Materials provided ▸

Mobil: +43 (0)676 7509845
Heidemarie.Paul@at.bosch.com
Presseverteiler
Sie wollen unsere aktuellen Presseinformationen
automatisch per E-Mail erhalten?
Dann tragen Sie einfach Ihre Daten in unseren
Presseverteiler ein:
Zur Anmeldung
* * *
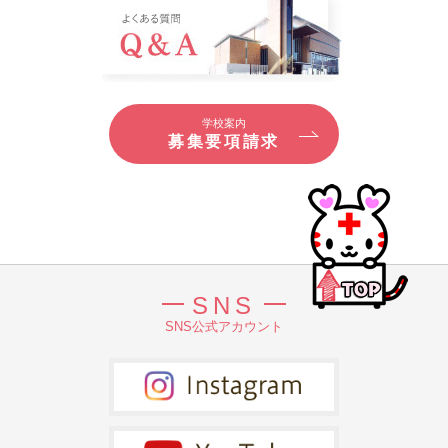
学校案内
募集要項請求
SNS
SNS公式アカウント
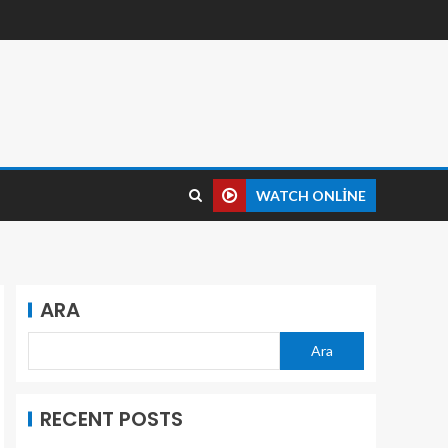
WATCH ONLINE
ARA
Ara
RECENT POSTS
* * *
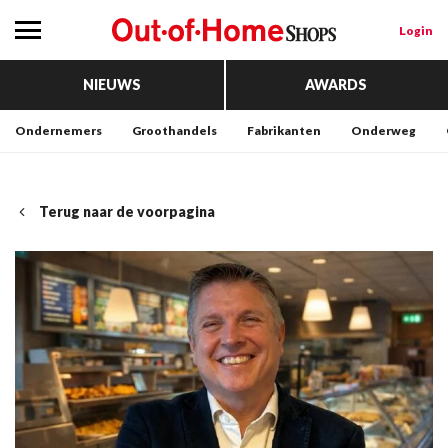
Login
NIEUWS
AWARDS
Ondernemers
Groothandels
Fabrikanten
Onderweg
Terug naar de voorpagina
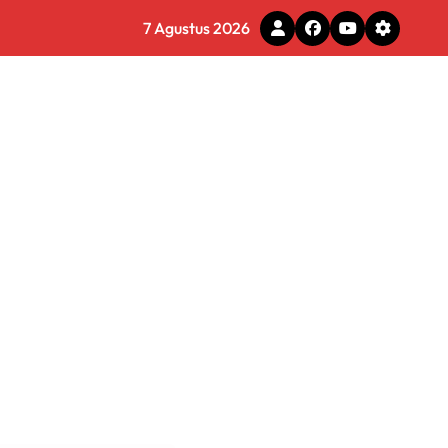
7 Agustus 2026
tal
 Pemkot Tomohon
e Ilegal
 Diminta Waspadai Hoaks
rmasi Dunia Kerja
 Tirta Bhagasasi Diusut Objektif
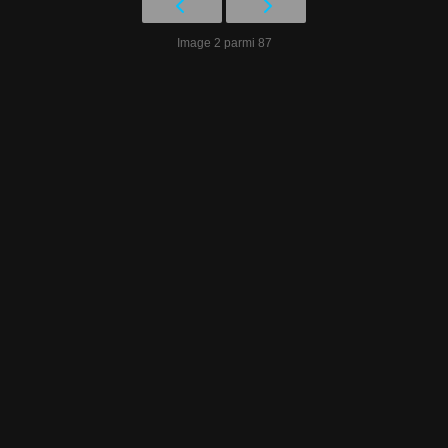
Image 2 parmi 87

Work instruction ▸ Which lines above contain the word "Presseverteiler"? List them.

Output ▸
Presseverteiler
Presseverteiler ein:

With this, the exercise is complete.